Interview with Elizabeth Arif-Fear: Campaigning for human rights through poetry

Shaniqua speaks to writer and human rights campaigner Elizabeth Arif-Fear about her first book of poetry, “What If It Were You?”

Shaniqua – Elizabeth, tell us about who you are and what you do.
Elizabeth – My name’s Elizabeth and I’m a writer and human rights campaigner passionate about building bridges amongst people of different cultures and faiths. I’m Muslim of British-Italian origin and am the Founder of Voice of Salam.

S- Can you give a little more insight into Voice of Salam?
E – Voice of Salam (Voice of Peace) was founded in 2015. We work to raise awareness of a range of global issues and promote understanding of human rights, interfaith and current social and cultural issues. Our aim is to fight against all forms of prejudice such as Islamophobia, antisemitism, homophobia, transphobia and misogyny.

S – You recently released your book of poetry, ‘What If It Were You?’ Why did you decide to write this book?
E – The crisis in Syria was the inspiration behind the first poem which then led to the collection. I’d written/published pieces on the human rights abuses in Syria and the refugee crisis before, but when Eastern Ghouta was under siege I felt so shocked, so heartbroken for the people stuck there that I began to reflect more. My emotions were obviously a lot more heightened at that point and I thought: “What if it were me in that situation?” With that came the urge to write a poem – something that I’d not done for years.

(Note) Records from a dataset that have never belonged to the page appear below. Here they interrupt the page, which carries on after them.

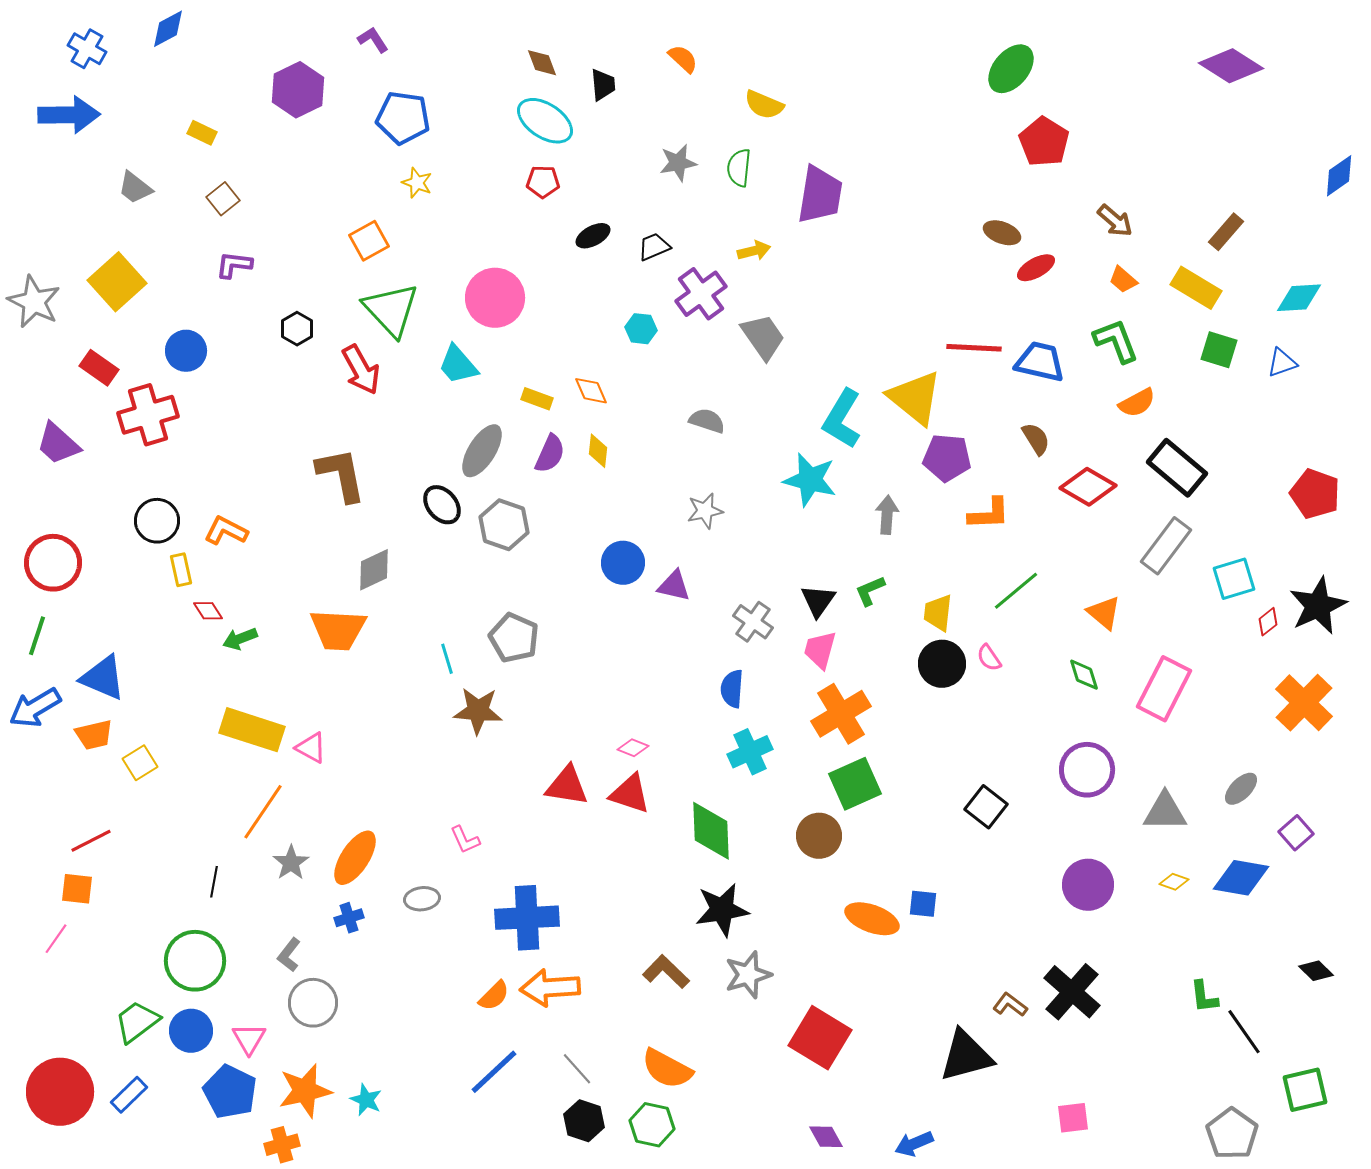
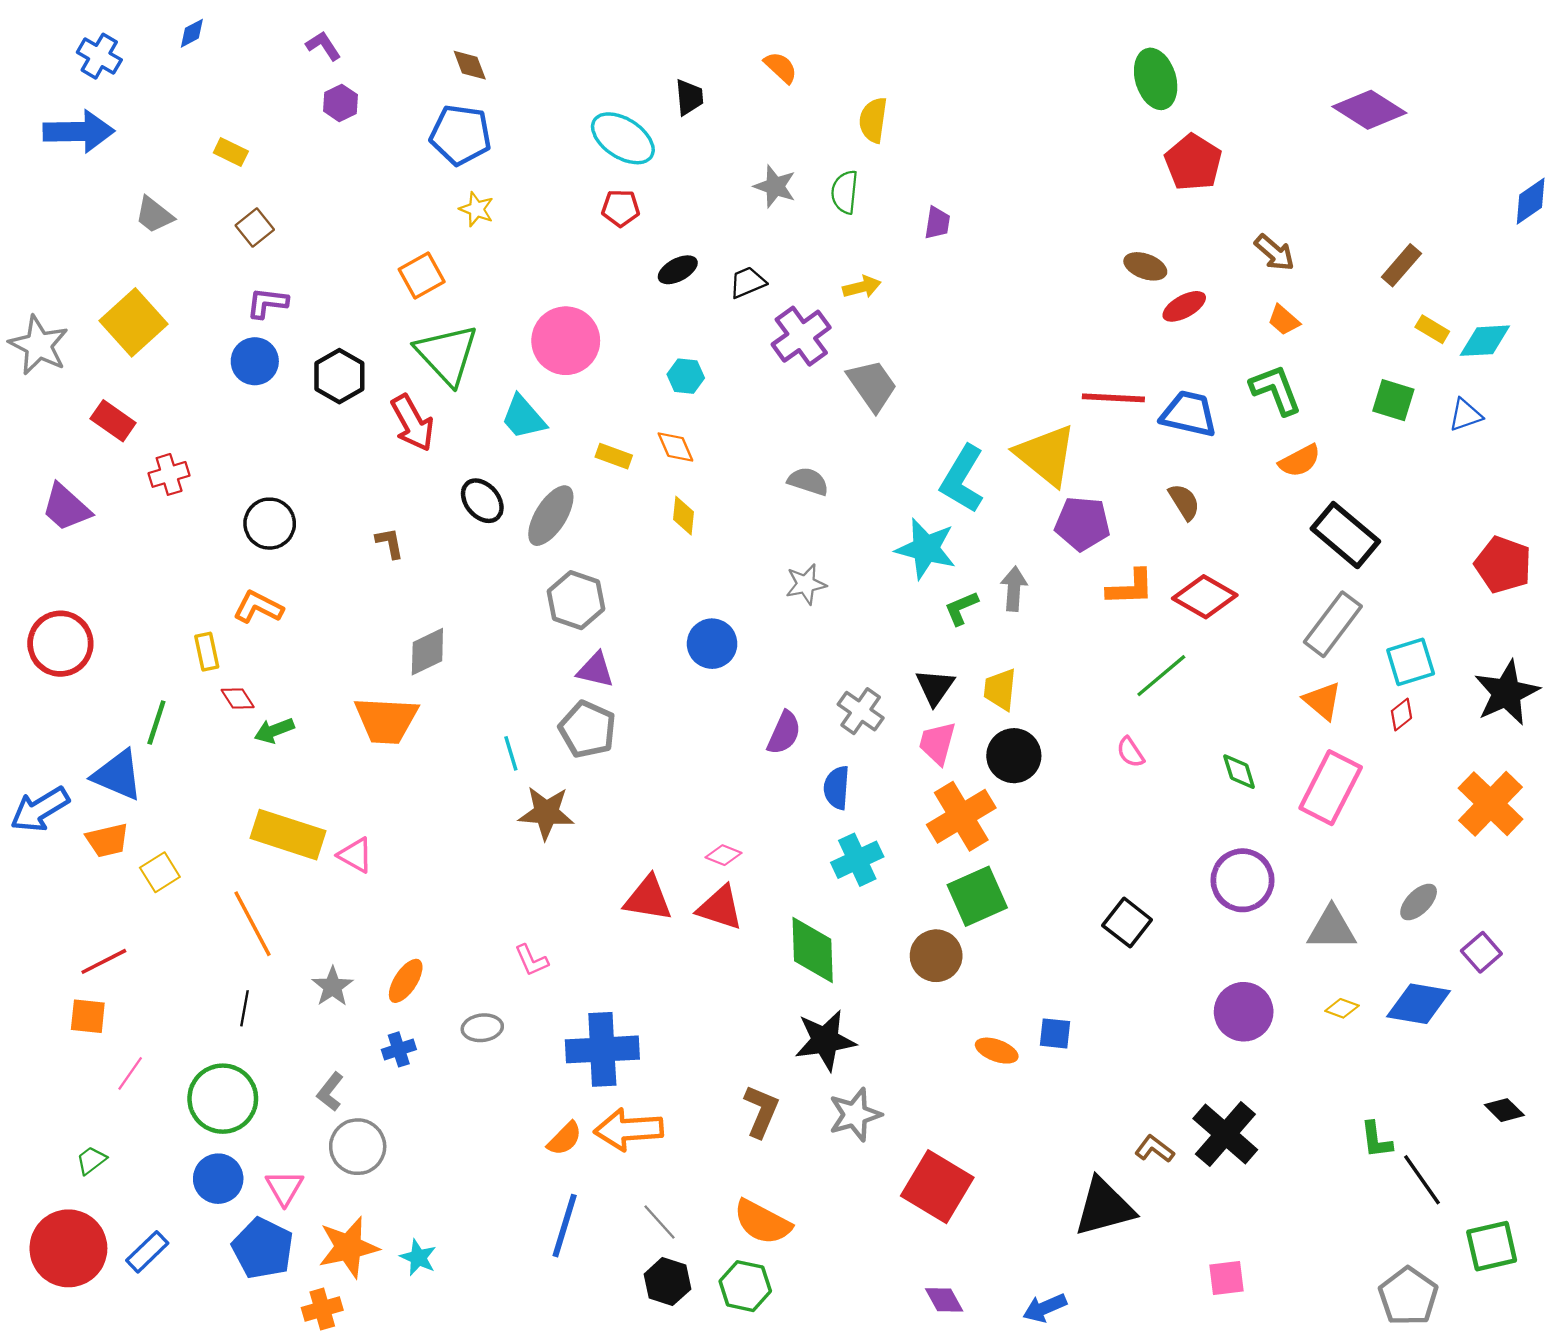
blue diamond: (168, 29) -> (192, 33), size x0.7
purple L-shape: (373, 40) -> (323, 46), moved
brown diamond: (542, 63) -> (470, 65), moved
purple diamond: (1231, 66) -> (1369, 110), moved
green ellipse: (1011, 69) -> (1156, 79), turned -57
purple hexagon: (298, 90) -> (341, 103), size x0.6
yellow semicircle: (764, 105) -> (873, 120), turned 75
gray star: (678, 163) -> (775, 186), turned 30
purple trapezoid: (820, 195) -> (937, 223), size x0.5
yellow rectangle: (1196, 288) -> (1432, 329), moved, size x0.6
black hexagon: (297, 329) -> (339, 376), size x1.4
cyan hexagon: (641, 329) -> (686, 376), moved
blue circle: (186, 351) -> (255, 361), moved
red cross: (148, 415) -> (169, 474), size x0.6
purple semicircle: (550, 454) -> (784, 733), moved
brown L-shape: (341, 475) -> (390, 543), size x0.5
red diamond: (1088, 487) -> (1205, 597), moved
black ellipse: (442, 505) -> (482, 501), moved
black circle: (157, 521) -> (270, 524), moved
purple triangle: (674, 586) -> (595, 670), moved
green L-shape: (870, 591) -> (961, 608), moved
yellow trapezoid: (938, 613) -> (1000, 689), moved
orange triangle: (1104, 613) -> (1323, 701), moved
red diamond: (1268, 622) -> (1401, 715), moved
green line: (37, 636) -> (156, 723), moved
black circle: (942, 664) -> (1014, 756), moved
orange line: (263, 812) -> (252, 924), moved, turned -62
orange ellipse: (355, 858) -> (406, 981), size x0.7
orange ellipse: (872, 919) -> (997, 1051), size x0.7
pink line: (56, 939) -> (130, 1073), moved
brown L-shape: (666, 972) -> (761, 1111), turned 69
green trapezoid: (137, 1022) -> (91, 1160), moved, size x0.6
blue line: (494, 1072) -> (565, 1226), turned -30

That night (early morning in fact) I wrote the poem “What If It Were You?” and the reaction I got from friends and family was really positive. A close friend of mine suggested I put together an anthology and it went from there! The more I wrote, the more ideas came to mind and I realised I had found another great means of expression to highlight so many critical issues relating to human rights, gender and faith.

S – Why poetry?
E – With the first poem, poetry came as a natural medium – as a form of emotional expression to relate to the terrible situation on the ground. Poetry is such a fantastic medium to show solidarity and to call for action. It really allows you to break down so many barriers, strip away a lot of the formality around human rights and get to the raw emotion and vulnerability of those facing persecution.

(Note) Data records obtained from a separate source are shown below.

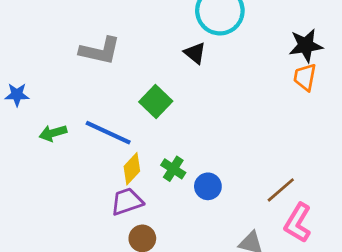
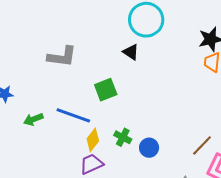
green square: (156, 101) -> (106, 90), turned 30

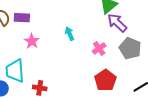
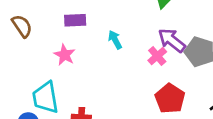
purple rectangle: (22, 18) -> (75, 20), moved
purple arrow: (117, 23) -> (172, 40), moved

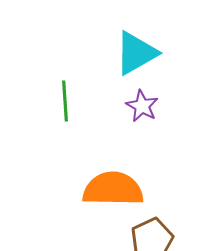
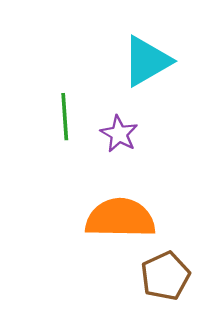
purple star: (142, 106) -> (119, 134), moved

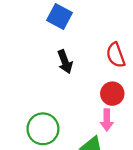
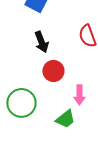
red circle: (112, 94) -> (53, 71), moved

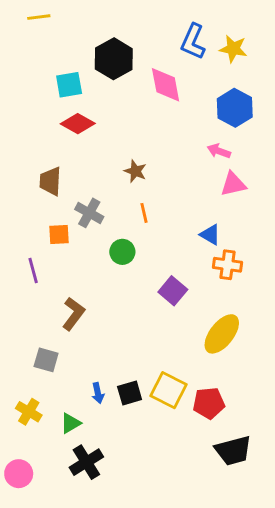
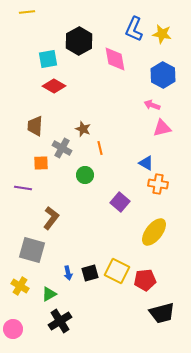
brown star: (135, 171) -> (83, 129), moved
purple line: (33, 271) -> (23, 188), turned -66
gray square: (46, 360) -> (32, 250), size x1.5

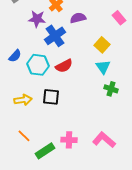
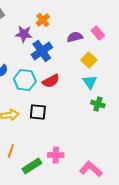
purple semicircle: (78, 18) -> (75, 37), moved
pink rectangle: (119, 18) -> (98, 33), moved
orange line: (24, 136) -> (11, 151), turned 64
pink L-shape: (104, 140) -> (91, 169), moved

S – What was the experience of writing the book like?
E – I must say it was thoroughly enjoyable, truly empowering experience and such a joy to undertake. You’re granted so much freedom to express yourself and putting the collection together was so much fun. Putting a book together is empowering and for me it really is a dream come true. Obviously with process came the multiple revisions and proofreading, which take time, but so does any piece of writing! Seeing your creation come to life is such a wonderful feeling.

S – The poems in this book handle some heavy issues, including FGM, Islamophobia and antisemitism. Which poem did you find most difficult to write and why?
E – A poem which was initially quite challenging, not to write but to ensure that my message was clear, was #MeToo, as I became aware of potential reader bias concerning power struggles and common victim blaming narratives. Initially in fact, I started writing the poem from the perspective of an abuser to give an insight into his (unjust, skewed) thoughts and actions, but quickly realised that I only needed to share the survivor’s story (fictional in this case), as this helped to clearly place her needs and experiences at the centre.

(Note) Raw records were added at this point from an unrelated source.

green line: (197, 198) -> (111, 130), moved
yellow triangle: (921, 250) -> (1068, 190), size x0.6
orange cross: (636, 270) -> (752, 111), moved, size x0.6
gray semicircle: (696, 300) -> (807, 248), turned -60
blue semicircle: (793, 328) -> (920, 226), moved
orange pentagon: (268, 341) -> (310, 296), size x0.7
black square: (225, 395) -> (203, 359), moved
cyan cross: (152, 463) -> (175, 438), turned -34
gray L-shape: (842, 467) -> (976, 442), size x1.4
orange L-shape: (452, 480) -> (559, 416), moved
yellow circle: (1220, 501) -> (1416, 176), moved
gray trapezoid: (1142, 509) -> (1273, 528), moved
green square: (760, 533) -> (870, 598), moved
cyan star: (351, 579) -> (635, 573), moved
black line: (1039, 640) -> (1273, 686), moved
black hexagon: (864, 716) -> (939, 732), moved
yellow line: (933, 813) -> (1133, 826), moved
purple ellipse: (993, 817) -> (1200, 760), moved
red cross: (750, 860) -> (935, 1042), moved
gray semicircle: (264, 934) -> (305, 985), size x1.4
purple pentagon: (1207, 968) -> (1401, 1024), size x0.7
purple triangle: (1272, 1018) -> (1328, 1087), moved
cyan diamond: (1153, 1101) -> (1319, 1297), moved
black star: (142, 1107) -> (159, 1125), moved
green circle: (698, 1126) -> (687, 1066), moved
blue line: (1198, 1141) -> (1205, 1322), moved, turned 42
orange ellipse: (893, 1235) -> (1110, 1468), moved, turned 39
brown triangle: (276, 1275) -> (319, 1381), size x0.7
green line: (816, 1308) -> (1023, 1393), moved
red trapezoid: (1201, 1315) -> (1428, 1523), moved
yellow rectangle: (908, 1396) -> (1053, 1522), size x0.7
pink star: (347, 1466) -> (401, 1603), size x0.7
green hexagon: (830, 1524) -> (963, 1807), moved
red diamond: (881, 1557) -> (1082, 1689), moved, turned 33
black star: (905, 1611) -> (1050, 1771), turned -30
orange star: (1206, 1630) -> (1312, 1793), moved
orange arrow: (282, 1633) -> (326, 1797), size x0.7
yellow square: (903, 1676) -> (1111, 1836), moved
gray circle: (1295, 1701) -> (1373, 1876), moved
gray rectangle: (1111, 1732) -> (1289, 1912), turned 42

S – A recurring theme was misogyny and control exerted over women. Why is addressing this so important to you?
E – As a woman, a feminist and a human rights campaigner, addressing these issues is a lifelong commitment of mine. Given the prevalence of misogynistic concepts of “shame” and “honour” for example, women and girls continue to be subjected to physical, emotional, sexual and psychological abuse. Let’s just think of FGM and forced marriage to name but a few examples. This has to stop. Over 200 million women and girls have been affected by FGM – a cultural practice that continues to harm and even kill our sisters. We therefore must stand up and raise awareness of these issues.

S – How did you go about getting the book published?
E – As soon as I’d decided that I’d like to build an anthology, I started beavering away. When I’d written 20 (enough for a book), I began to research relevant publishers based on literary type (poetry) and area of interest (social justice etc.). I then sent off the manuscript to those who I thought were a good fit, along with my CV and a cover letter/email and it went from there really!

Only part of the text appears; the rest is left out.